Evans v. Caldwell

Luke, J.

Mack Caldwell, by next friend, brought an action against W. E. Evans, by guardian ad litem, in the superior court of Whitfield county, to recover damages for alleged personal injuries sustained as the result of the negligent operation of an automobile, in which the plaintiff was riding as a self-invited guest. Exception is taken to the judgment overruling the demurrer to the petition. A verdict and judgment were rendered for the plaintiff. Defendant’s motion for a new trial was denied, and exception taken. Since the grounds of demurrer and the 'general grounds of the motion for a new trial raise substantially the same questions, these have been considered together.

It is urged by counsel for the defendant that the plaintiff had no valid cause of action, and was not entitled to a recovery in this case, for the reason that the defendant’s self-invited guest, on the fateful automobile ride described in the petition, (for whose safety defendant was under the legal duty to exercise only slight care) was fully aware that the defendant, while operating the automobile, “was intoxicated and that he had poor muscular control over himself;” that he was aware that the defendant was operating the automobile at a grossly excessive rate of speed and was unable to control the car properly; that, being fearful of his own safety, plaintiff requested defendant to permit him to do the driving; that after a temporary stop on the way, where both got out of the car for a brief period of time, plaintiff, to use his own words, “took a chance on *194W. E. [the defendant] being able to make it,” and, reckless of his own safety, resumed his place in the car while relying on defendant's promise to drive more carefully; and that, subsequently, the defendant rammed the car into a guard-fence of a bridge, completely wrecking the ear, and seriously injuring the plaintiff. While it is true that the petition alleges that the defendant “was intoxicated and had poor muscular control over himself,” it does not affirmatively appear from any allegations of the petition, nor from the evidence adduced upon the trial, that he was intoxicated to a degree that rendered him incapable of operating or controlling the automobile properly. Moreover, there are allegations of the petition “that the defendant driver learned before he left Dalton that a girl, Miss Bonnie Jernegan, with whom he had been keeping company, had left Dalton going to the same social gathering sometime before the defendant and Mack Caldwell left Dalton, and, as they proceeded along the road at said high and dangerous rate of speed, said defendant talked of nothing except about his girl going to Eesaca with another boy, and seemed to be mad, and possessed of a determined self-will that would not yield to entreaties, and acted as if he was trying to catch said third parties.”

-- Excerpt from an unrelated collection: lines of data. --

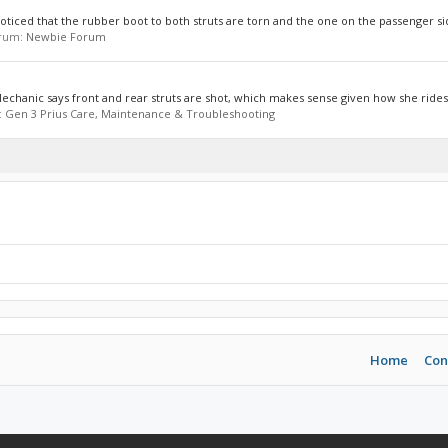
noticed that the rubber boot to both struts are torn and the one on the passenger sid
forum:
Newbie Forum
 Mechanic says front and rear struts are shot, which makes sense given how she rides.
:
Gen 3 Prius Care, Maintenance & Troubleshooting
Home
Con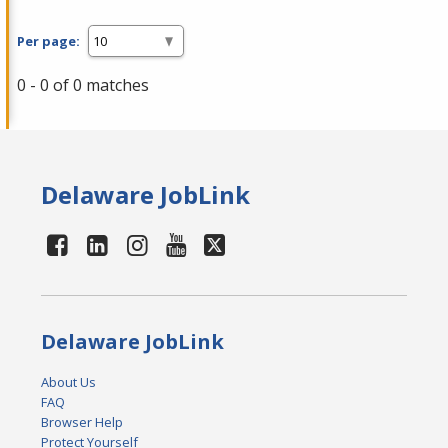
Per page:
0 - 0 of 0 matches
Delaware JobLink
Delaware JobLink
About Us
FAQ
Browser Help
Protect Yourself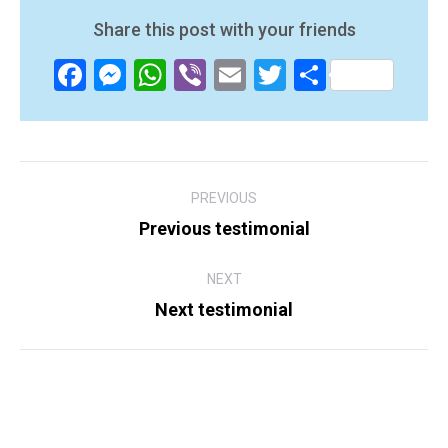
Share this post with your friends
Facebook
Messenger
WhatsApp
Viber
Email
Twitter
Share
Post
PREVIOUS
navigation
Previous testimonial
Previous
post:
NEXT
Next testimonial
Next
post:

Defendant in his answer and on the witness stand in his own behalf denied intoxication on his part; and plaintiff himself on the stand was content to minimize the charge of intoxication with the rather mild suggestion that, “I kinder thought he might have had a drink,” and “I noticed that he seemed to have had something to drink,” and “I thought he had something to drink.” But plaintiff testified also, after relating other pertinent facts: “I asked him to slow down, and if he didn't he would wreck the car, and he said he didn't give a damn if he did. I don’t know what seemed to be the matter with him, without it was his girl.” Of course the questions arising are: Was defendant guilty of gross negligence proximately causing plaintiff’s injuries ? Did the plaintiff, in the circumstances, exercise ordinary care to avoid the consequences of defendant’s gross negligence? We cannot say that the facts upon which the answers to these questions must be based so unequivocally appear, either from the petition or from the evidence, as to render it the plain duty of this court to award the defendant a new trial. Indeed, there is much that in reason has been urged by counsel on both sides of these questions, and it is precisely because these ques*195tions are so debatable in such cases that, under our law, the jury has the sole right to determine them.

There are six special grounds with numerous subdivisions of the motion for a new trial; five of them criticizing certain portions of the court’s charge or complaining of the failure of the court to charge the law in certain particulars; and the sixth challenging the verdict on the ground that it is so excessive as to indicate prejudice on the part of the jury. None of these assignments are very impressive. In some instances they are inconsequential. Others are incomplete under the rules laid down in the decisions of our courts, and in others, where the court’s, failure to charge is involved, because no request for more specific instructions was submitted; and as to the last ground, because the evidence indicated plainly that the plaintiff was seriously and permanently injured, and the assignment does not show why or how the jury was prejudiced.

From the foregoing considerations it follows that we are of the opinion that the defendant’s demurrer was properly overruled; and that the motion for a new trial was properly denied.

Judgment affirmed.

Broyles, C. J., concurs. Bloodworth, J., absent on account of illness.